9. 呪い

 スーパーで倒れかけた優斗は少し休むと復活した。


「心配かけてごめんな。買い物続けようか」

「ダメ! 帰るよ!」


 何事も無かったかのように買い物を続けようとする優斗を彼方は叱りつけ、腕をとって強引に帰らせる。


「わっ、わっ、分かったからそんな引っ張らないで!」

「ダメ!」


 心配で心配で仕方ないのだ。

 優斗が何を言おうとも彼方は聞く耳を持たない。


「…………」

「…………」


 ふんふんと怒るように優斗を引っ張る彼方だが、歩いていると徐々に冷静になってくる。

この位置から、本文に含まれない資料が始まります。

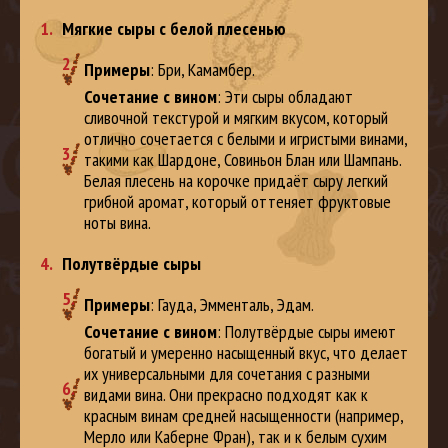
Мягкие сыры с белой плесенью
Примеры
: Бри, Камамбер.
Сочетание с вином
: Эти сыры обладают
сливочной текстурой и мягким вкусом, который
отлично сочетается с белыми и игристыми винами,
такими как Шардоне, Совиньон Блан или Шампань.
Белая плесень на корочке придаёт сыру легкий
грибной аромат, который оттеняет фруктовые
ноты вина.
Полутвёрдые сыры
Примеры
: Гауда, Эмменталь, Эдам.
Сочетание с вином
: Полутвёрдые сыры имеют
богатый и умеренно насыщенный вкус, что делает
их универсальными для сочетания с разными
видами вина. Они прекрасно подходят как к
красным винам средней насыщенности (например,
Мерло или Каберне Фран), так и к белым сухим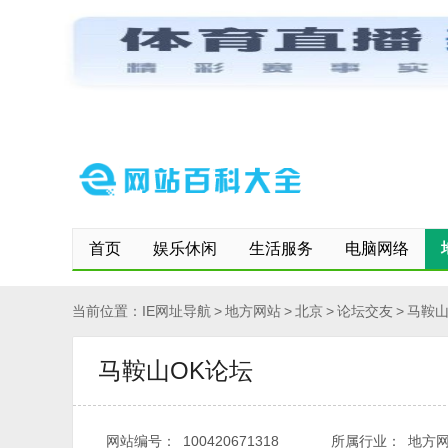
网站首页
保存到桌面
快速登记网站
修改/删除信息
首页
娱乐休闲
生活服务
电脑网络
当前位置：
IE网址导航
>
地方网站
>
北京
>
论坛交友
>
马鞍山
马鞍山OK论坛
网站编号：
100420671318
所属行业：
地方网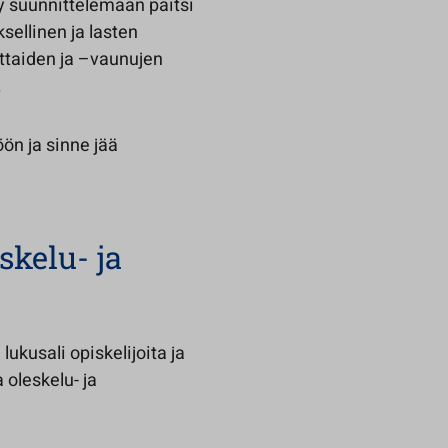
y suunnittelemaan paitsi
sellinen ja lasten
ttaiden ja –vaunujen
.
ön ja sinne jää
skelu- ja
lukusali opiskelijoita ja
 oleskelu- ja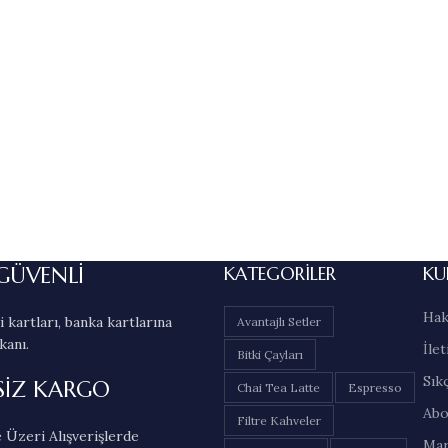
GÜVENLİ
KATEGORILER
KU
Hak
 kartları, banka kartlarına
Avantajlı Setler
kanı.
İlet
Bitki Çayları
Sık
SİZ KARGO
Chai Tea Latte
Espresso
Abo
Filtre Kahveler
 Üzeri Alışverişlerde
Mar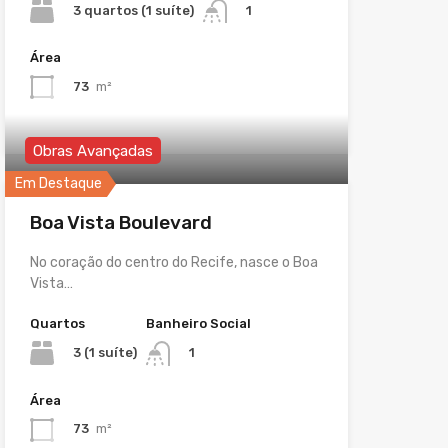
3 quartos (1 suíte)
1
Área
73
m²
Obras Avançadas
Em Destaque
Boa Vista Boulevard
No coração do centro do Recife, nasce o Boa
Vista…
Quartos
Banheiro Social
3 (1 suíte)
1
Área
73
m²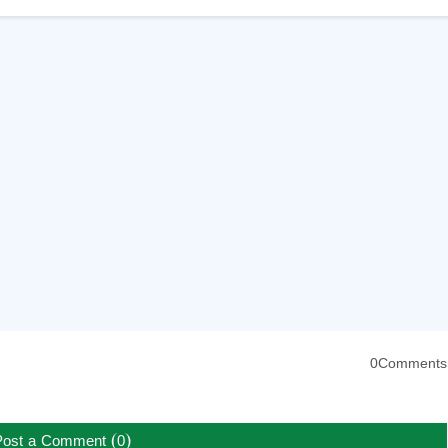
0Comments
Post a Comment (0)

 一方で優斗は彼方の逆鱗に触れないようにと黙って歩いている。


 そうなると二人の間には気まずい雰囲気が漂ってしまう。

 その雰囲気を振り払うかのように、優斗は意を決して口を開き、先程の出来事について少しだけ教えてくれた。


「鍵谷さんは母さんが入院してた病院の看護師さんだったんだ」

「看護師さん?」

「ああ、とても良くしてくれた優しい人だよ」


 それならば何故その優しい人と話をしてあんな状態になってしまったのか。


「きっと母さんのことを思い出して変になっちゃったんだと思う。心配かけて本当にごめん」

「…………」


 しかしあの時の優斗の雰囲気は母を亡くして悲しんでいる様子とはまるで違っていた。

 嘘をついているのか、それとも自分でも分かっていないのか。


 結局彼方はそのモヤモヤを抱えたまま、優斗の家に帰宅することになった。




「お花はまた今度だね」


 彼方は優斗をリビングのソファーに座らせて、自分はその隣に座った。

 今日のお出かけの目的の一つである花を買うことは出来なかったため、優斗母の写真の周りは相変わらず簡素なままだ。


「あの、彼方?」

「なぁに?」

「ち、近くないか?」

「そう?」


 彼方は体を優斗にぴったりとくっつけ、優斗の方を向いている。

 顔が近く相手の吐息が届きそうな距離であり優斗は目に見えて顔を赤くして慌てていた。

 最近の彼方であれば照れてしまって絶対に出来ない行為であるが、ほんのりと顔を赤くする程度で動揺していない。


 これまで優斗から多くの温もりを与えられてきた彼方にとって、今こそ温もりを与え返す絶好の機会なのだ。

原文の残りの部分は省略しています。